Flooding is more than an inconvenience
There are lots of reasons to demand that the city’s plan to address flooding on the peninsula is implemented as soon and as effectively as possible.
Stalled cars, rusting chassis, missed appointments, frayed nerves, fender benders, business going begging, sopping students, warped floors, mildew and a big black eye for the city.
But perhaps the most compelling reason is one that anyone in the hospital district Tuesday — driving or walking (wading) — could elaborate upon.
What happens when someone needs to get to the hospital quickly but the streets are small rivers?
A number of the streets near downtown hospitals were closed yesterday because they were impassable — parts of Jonathan Lucas Street, Ashley and Rutledge avenues to name a few. Some that were not closed were under water so deep as to prevent low-slung cars from using them.
It doesn’t take a hurricane.
Flooding invaded the lobby of the Medical University of South Carolina’s busy Hollings Cancer Center even before the tide was high. The staff did their best with sandbags, mops and vacuum machines, but it was messy, nevertheless.
Emergency vehicles, which are higher off the ground than many automobiles, might have been able to plow through the water, but not on Calhoun Street.
For some time, all four lanes of the street, one of the main arteries to access Roper, Medical University and Ralph H. Johnson VA hospitals, were at a standstill or inching along. There were almost no places to pull out of the way, and if there had been, doing so might have required cars to move into even deeper water.
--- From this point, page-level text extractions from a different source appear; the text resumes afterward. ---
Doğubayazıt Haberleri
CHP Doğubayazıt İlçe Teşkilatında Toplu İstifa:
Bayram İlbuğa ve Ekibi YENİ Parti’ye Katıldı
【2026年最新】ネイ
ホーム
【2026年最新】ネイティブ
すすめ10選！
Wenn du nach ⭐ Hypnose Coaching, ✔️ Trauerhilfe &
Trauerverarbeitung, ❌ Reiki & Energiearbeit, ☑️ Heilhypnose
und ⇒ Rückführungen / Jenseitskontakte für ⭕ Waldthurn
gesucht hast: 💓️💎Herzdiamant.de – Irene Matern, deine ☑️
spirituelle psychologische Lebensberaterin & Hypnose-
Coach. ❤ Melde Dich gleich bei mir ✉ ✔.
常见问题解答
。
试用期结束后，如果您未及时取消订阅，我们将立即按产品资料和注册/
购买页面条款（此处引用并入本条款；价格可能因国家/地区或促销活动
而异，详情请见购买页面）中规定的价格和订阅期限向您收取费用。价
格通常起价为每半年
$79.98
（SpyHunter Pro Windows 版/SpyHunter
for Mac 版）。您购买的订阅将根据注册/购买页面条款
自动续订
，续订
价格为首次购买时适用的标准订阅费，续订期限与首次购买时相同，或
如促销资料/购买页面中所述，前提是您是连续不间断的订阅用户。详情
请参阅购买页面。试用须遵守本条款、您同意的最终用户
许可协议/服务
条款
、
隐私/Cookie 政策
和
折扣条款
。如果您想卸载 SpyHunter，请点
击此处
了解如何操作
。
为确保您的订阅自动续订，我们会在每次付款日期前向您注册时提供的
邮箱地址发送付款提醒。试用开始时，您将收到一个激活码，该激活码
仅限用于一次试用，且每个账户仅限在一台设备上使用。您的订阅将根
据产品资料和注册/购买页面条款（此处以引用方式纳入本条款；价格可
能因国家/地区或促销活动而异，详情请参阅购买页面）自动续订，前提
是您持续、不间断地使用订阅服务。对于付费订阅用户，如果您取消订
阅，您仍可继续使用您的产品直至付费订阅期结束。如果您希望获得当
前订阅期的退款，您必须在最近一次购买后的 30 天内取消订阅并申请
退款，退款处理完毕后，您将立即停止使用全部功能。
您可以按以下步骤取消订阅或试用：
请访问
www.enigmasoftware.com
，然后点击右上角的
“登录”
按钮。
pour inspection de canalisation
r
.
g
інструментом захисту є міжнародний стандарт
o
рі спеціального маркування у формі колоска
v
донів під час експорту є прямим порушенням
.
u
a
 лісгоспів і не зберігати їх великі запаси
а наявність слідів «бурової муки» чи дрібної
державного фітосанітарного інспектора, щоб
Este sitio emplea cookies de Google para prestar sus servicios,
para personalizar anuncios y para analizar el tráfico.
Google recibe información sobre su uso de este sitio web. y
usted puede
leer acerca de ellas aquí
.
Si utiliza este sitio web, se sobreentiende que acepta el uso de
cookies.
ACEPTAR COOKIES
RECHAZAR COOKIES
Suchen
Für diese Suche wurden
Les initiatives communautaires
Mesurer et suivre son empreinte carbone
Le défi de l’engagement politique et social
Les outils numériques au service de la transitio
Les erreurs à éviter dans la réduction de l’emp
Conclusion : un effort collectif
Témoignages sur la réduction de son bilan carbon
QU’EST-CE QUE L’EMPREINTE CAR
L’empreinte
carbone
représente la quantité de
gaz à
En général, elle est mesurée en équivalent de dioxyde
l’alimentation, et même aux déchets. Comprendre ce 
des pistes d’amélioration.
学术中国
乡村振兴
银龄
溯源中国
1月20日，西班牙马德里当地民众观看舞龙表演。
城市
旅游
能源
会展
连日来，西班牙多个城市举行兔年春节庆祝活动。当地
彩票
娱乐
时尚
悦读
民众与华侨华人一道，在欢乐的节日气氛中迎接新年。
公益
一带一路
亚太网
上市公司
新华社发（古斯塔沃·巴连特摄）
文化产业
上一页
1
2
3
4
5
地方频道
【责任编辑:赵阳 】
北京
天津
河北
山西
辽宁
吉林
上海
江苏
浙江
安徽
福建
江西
The second phase of work to eliminate flooding on and around the Septima P. Clark Crosstown is under way, and Mayor Joe Riley announced in February that the State Infrastructure Bank has designated $88 million to complete the entire project.
The money will not be available until 2016 or 2017, so the mayor is looking to bond anticipation notes so work could proceed before then. It will involve tunnels pumping 4,600 gallons of water into the Ashley.
It can’t be done too soon — especially in the hospital district where a minute can be the difference between life and death.